One of the minor yet useful features of What's Next that got our thumbs up is the countdown timer to the next event. As shown in the screenshots above, What's Next does a real-time countdown to the Parallels Access Launch Event. We can imagine this countdown timer feature to be very handy for consumers who are too busy to take note of the time.
Do It Later
As the name of the app suggests, this feature will help you remember the important things. In the first screenshot above, notice that you can add a missed call, an unread text message, and email to Do It Later. There is an option to respond to the particular item recorded in the app, which is pretty useful as you do not need to exit Do It Later to call back, read the email, or reply to the text message.
Do It Later has its limitation though; it is only supported in certain apps such as the stock browser (not Google Chrome), stock email app (not Gmail), and text messages. Unread messages from other instant messaging (IM) apps such as WhatsApp cannot be placed in Do It Later. With consumers relying more on third party IM apps to communicate, Do It Later may not be as useful. As someone who uses Tasks from Team Tasks to sync with Google Tasks as my to-do-list, I wasn't sold on the concept of Do It Later as it does not offer anything better than what Tasks currently provide.

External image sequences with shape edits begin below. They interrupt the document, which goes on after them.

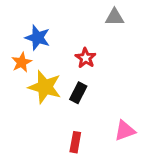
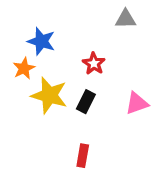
pink triangle: (125, 131) -> (137, 103), moved

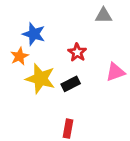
black rectangle: (86, 102) -> (71, 84), turned 36
pink triangle: (137, 103) -> (115, 72), moved

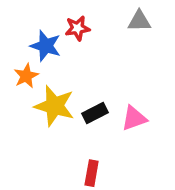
red star: (77, 52) -> (77, 28), moved, turned 30
pink triangle: (115, 72) -> (134, 118), moved

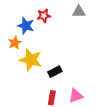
black rectangle: (95, 113) -> (55, 72), moved
pink triangle: (134, 118) -> (76, 96), moved

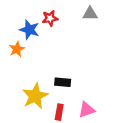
yellow star: (31, 60) -> (35, 96), moved, turned 30
black rectangle: (55, 72) -> (63, 82), turned 32

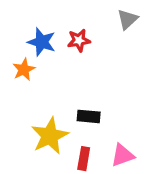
gray triangle: (90, 14) -> (127, 19), turned -42
red star: (50, 18) -> (79, 40), moved

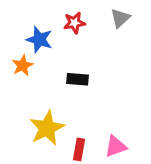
red star: (79, 40) -> (74, 23), moved
black rectangle: (89, 116) -> (77, 79), moved

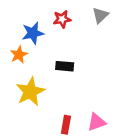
blue star: (39, 40) -> (33, 33), turned -30
yellow star: (47, 128) -> (30, 92), moved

Left and Right Swipe for System Notifications and Quick Settings
The stock Android interface typically has a swipe-down notification panel where you can view the notifications and also access quick settings. ASUS decided to derail from that standard and implemented a different method: a swipe-down gesture closer to the left will give you access to System Notifications, and a similar action on the right will jump to Quick Settings.
By default, a swipe-down in the center will still bring you to System Notifications. You can easily switch between the two panels by tapping on the third icon to the right. To be fair, this method is also used by HTC, Oppo, and Sony in their phones. If you are using an Android phone other than these three brands, this is one of the first things that you have to get used to.